Pancreatic β cells contain the highest amount of zinc among all cells within the human body. Zn²⁺ is vital for the precise handling of insulin in β-cells, from storage to the exertion of its effects. It has been suggested that the opening of ATP-sensitive K⁺ channels (K_ATP) in the pancreas is regulated by the activation of Zn²⁺ on both sides of the membrane, with potentially discrete sites of action located on the sulfonylurea receptor (SUR) subunit [115]. It has been recognized that zinc deficiency, or the aberrant expression of ZnT (e.g., ZnT8) or ZIP (e.g., ZIP4) proteins in the pancreas, is linked to the occurrence of pancreatic cancer and chronic pancreatitis [80]. Secreted Zn²⁺ exhibits autocrine or paracrine signaling in β-cells or neighboring cells. During glucose deprivation, Zn²⁺ serves as an intercellular signaling ion, and provides an "off-switch" for glucagon release from the pancreatic α-cells. Zn²⁺ also modulates the exocrine production of digestive enzymes and their role in nutrient absorption. Zinc's entry into the digestive tract is facilitated by enzyme-containing zymogen granules secreted from the acinar cells of the pancreas. The activity of zymogen is Zn²⁺-dependent, and ZnT2 aids in zinc transport, which eventually leads to digestive enzyme secretion [80].

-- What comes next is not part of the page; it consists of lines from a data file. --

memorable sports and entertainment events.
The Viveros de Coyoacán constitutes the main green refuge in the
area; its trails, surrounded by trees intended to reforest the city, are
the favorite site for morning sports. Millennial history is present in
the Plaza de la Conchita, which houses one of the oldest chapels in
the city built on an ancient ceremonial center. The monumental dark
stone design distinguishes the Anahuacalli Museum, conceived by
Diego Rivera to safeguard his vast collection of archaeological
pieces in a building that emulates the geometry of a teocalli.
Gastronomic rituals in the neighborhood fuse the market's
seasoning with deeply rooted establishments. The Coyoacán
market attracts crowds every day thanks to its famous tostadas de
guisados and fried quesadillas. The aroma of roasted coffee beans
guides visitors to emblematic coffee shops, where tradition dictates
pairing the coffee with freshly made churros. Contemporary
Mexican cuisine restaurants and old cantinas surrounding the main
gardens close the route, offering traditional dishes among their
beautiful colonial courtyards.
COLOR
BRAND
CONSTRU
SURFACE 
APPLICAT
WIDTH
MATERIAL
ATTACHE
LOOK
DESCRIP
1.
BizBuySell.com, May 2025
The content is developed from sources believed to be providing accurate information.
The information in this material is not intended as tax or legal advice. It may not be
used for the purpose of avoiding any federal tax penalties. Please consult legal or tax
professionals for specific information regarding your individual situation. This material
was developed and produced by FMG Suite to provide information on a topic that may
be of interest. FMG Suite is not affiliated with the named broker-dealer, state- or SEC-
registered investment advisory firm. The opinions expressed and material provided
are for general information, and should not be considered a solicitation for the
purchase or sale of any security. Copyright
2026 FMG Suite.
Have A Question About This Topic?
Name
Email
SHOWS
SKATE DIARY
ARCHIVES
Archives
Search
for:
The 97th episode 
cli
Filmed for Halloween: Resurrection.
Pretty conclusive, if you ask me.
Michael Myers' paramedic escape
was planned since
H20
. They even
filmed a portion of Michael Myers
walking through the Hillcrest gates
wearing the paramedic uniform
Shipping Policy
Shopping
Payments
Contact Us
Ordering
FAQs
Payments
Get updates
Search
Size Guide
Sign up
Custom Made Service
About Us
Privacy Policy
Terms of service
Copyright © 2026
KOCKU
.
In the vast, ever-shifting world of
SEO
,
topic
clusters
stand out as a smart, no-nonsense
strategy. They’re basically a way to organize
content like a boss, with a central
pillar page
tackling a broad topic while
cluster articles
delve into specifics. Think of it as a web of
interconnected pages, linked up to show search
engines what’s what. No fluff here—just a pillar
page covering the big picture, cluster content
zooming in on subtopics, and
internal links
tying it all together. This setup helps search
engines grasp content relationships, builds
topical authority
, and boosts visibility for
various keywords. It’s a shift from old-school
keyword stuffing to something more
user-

Unlike other cells, prostate cells contain almost 35% of their total zinc in the cytoplasm, rather than sequester Zn²⁺ into vesicles and organelles. High zinc levels are emitted into the seminal liquid, assuming a critical role in sperm discharge and motility [116]. Antimicrobial properties have also been associated with Zn²⁺ in prostatic fluid and the gland itself. In cancer biology, evidence points to zinc's involvement in tumor suppression in several cancers [117]. Reduced levels of zinc in the prostate were also linked to prostate diseases, including benign prostatic hyperplasia and prostate carcinoma [80].

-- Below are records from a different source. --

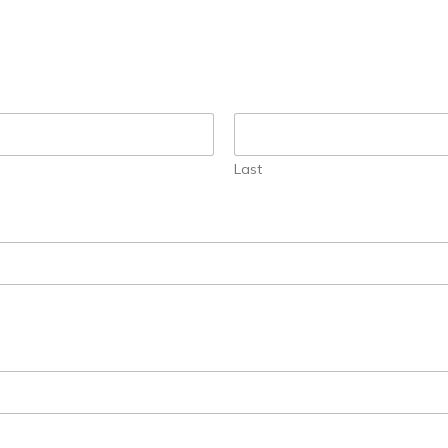
today!
g?
Enroll Here
Last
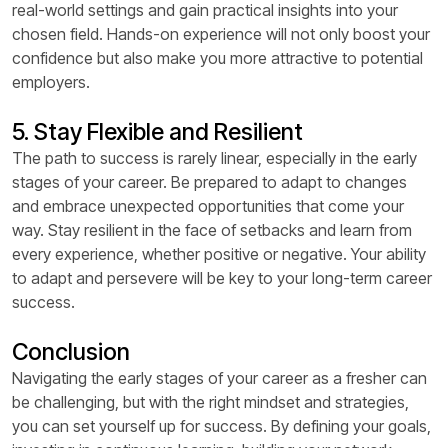
real-world settings and gain practical insights into your
chosen field. Hands-on experience will not only boost your
confidence but also make you more attractive to potential
employers.
5. Stay Flexible and Resilient
The path to success is rarely linear, especially in the early
stages of your career. Be prepared to adapt to changes
and embrace unexpected opportunities that come your
way. Stay resilient in the face of setbacks and learn from
every experience, whether positive or negative. Your ability
to adapt and persevere will be key to your long-term career
success.
Conclusion
Navigating the early stages of your career as a fresher can
be challenging, but with the right mindset and strategies,
you can set yourself up for success. By defining your goals,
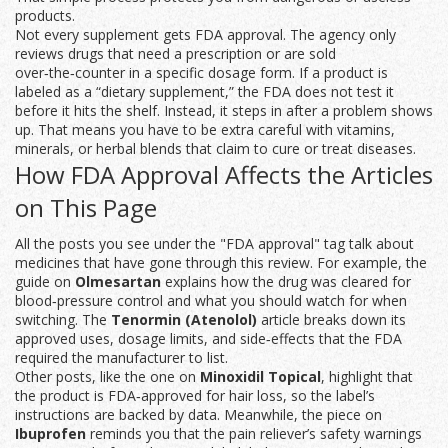
products.
Not every supplement gets FDA approval. The agency only
reviews drugs that need a prescription or are sold
over‑the‑counter in a specific dosage form. If a product is
labeled as a “dietary supplement,” the FDA does not test it
before it hits the shelf. Instead, it steps in after a problem shows
up. That means you have to be extra careful with vitamins,
minerals, or herbal blends that claim to cure or treat diseases.
How FDA Approval Affects the Articles
on This Page
All the posts you see under the "FDA approval" tag talk about
medicines that have gone through this review. For example, the
guide on
Olmesartan
explains how the drug was cleared for
blood‑pressure control and what you should watch for when
switching. The
Tenormin (Atenolol)
article breaks down its
approved uses, dosage limits, and side‑effects that the FDA
required the manufacturer to list.
Other posts, like the one on
Minoxidil Topical
, highlight that
the product is FDA‑approved for hair loss, so the label’s
instructions are backed by data. Meanwhile, the piece on
Ibuprofen
reminds you that the pain reliever’s safety warnings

While zinc's role in mammary gland development [80] and remodeling is indisputable, the effects of its deficiency remain poorly understood. A single amino acid substitution in human ZnT2 reduces milk zinc concentration by about 75% and results in severe dermatitis and alopecia in the nursing infant [118]. Tissue expansion in the mammary gland is also mediated by Zn²⁺-dependent matrix metalloproteinases (MMPs). Again, the availability of cellular Zn²⁺ dictates the enzyme activity; therefore, a decrease in activity could result in impaired remodeling and subsequent breast disease.

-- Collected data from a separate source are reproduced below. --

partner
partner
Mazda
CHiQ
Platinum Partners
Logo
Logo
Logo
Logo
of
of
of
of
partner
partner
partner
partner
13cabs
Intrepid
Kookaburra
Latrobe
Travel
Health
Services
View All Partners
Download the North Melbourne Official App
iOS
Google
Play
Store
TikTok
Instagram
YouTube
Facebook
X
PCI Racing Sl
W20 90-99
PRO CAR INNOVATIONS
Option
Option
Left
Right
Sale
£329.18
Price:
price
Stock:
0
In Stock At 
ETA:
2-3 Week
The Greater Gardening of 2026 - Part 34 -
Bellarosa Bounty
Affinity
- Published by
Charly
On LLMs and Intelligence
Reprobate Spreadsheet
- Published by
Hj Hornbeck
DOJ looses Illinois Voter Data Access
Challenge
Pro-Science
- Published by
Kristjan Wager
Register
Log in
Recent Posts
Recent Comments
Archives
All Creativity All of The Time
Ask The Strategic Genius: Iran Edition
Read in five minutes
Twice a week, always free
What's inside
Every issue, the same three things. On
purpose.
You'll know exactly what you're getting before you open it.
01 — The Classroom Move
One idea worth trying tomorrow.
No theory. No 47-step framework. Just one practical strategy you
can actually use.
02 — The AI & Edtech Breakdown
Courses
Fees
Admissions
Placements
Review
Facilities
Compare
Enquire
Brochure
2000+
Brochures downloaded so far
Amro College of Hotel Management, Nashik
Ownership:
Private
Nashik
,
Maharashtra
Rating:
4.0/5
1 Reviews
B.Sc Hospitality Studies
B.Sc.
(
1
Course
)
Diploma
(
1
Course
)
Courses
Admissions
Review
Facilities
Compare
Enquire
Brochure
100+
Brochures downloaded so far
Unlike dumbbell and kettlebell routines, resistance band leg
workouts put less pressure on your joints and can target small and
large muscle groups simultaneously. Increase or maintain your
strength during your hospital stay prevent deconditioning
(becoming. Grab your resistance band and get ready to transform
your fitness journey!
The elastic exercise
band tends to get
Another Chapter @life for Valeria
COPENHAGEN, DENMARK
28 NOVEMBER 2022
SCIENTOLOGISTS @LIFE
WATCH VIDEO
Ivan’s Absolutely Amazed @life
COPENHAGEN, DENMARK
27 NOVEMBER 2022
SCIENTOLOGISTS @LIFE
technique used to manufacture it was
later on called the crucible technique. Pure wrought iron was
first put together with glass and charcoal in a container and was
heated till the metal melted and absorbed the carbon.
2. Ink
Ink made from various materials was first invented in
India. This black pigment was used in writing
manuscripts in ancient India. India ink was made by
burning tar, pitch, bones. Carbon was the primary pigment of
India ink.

Zinc deficiency is manifested by an immunocompromised status due to thymic atrophy, lymphopenia, or compromised cell- and antibody-mediated responses, which causes increased infection rates with prolonged durations [32119]. Zinc deficiency stimulates the production of cytokines, such as interleukin (IL)-1β, IL-2, IL-6, and tumor necrosis factor (TNF)-α, and the generation of these cytokines shows inverse responses to zinc supplementation [91]. Therefore, mild zinc deficiency with low-grade inflammation has been found in patients with atherosclerosis and diabetes mellitus [91]. In the allergic response, Zn²⁺ and its transporters are indispensable for Fc epsilon receptor I (FceRI)-mediated mast cell activation, since blocking or supplementation of zinc largely affects this allergic reaction through the involvement of degranulation and cytokine production [12]. In monocytes, Zn²⁺ affects differentiation by increasing cAMP and its guanosine analog (cGMP) through the inhibition of ACs and cyclic nucleotide phosphodiesterases [46120].